## Exercise:
The answer is to be an exact copy of the lines below running from the line with "first beer, anyway. Don’t suppose you’d be" down to the line with "Doing It Yourself", both ends included, and nothing more.

Data extracted from a collection

- - -

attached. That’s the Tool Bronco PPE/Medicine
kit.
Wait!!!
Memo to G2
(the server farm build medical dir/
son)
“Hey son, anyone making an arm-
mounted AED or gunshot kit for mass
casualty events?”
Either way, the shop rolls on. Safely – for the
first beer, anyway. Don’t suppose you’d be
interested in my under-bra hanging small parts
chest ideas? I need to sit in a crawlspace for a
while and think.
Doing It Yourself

- - -

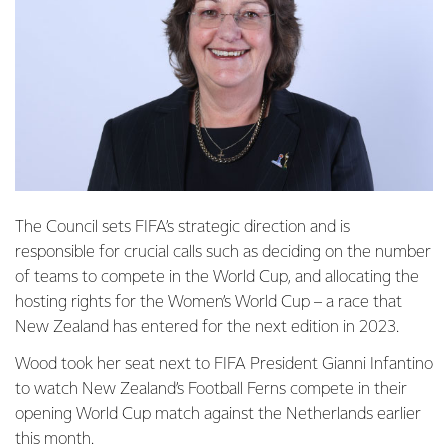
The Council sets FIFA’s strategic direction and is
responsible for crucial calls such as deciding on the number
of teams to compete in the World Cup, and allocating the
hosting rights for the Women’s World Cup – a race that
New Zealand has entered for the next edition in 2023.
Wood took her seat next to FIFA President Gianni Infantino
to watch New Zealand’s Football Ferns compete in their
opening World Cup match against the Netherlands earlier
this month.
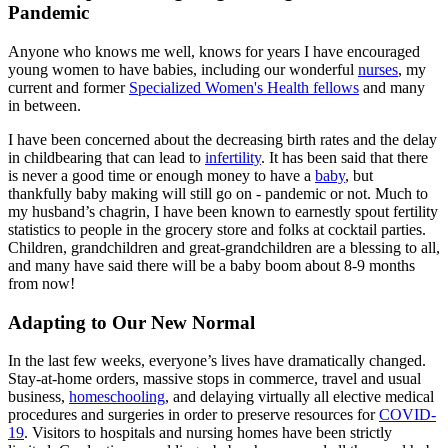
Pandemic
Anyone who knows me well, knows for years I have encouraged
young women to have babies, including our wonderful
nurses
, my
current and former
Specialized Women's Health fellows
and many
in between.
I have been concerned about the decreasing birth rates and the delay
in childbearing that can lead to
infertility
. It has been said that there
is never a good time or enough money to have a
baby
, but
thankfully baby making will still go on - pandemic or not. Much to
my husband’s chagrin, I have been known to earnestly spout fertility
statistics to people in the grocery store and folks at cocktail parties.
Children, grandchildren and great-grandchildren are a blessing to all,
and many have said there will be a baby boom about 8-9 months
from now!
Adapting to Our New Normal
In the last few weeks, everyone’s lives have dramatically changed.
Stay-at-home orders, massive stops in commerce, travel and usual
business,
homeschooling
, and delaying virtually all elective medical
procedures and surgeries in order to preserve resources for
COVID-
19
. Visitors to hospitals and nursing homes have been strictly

- - -

## Response box:
first beer, anyway. Don’t suppose you’d be
interested in my under-bra hanging small parts
chest ideas? I need to sit in a crawlspace for a
while and think.
Doing It Yourself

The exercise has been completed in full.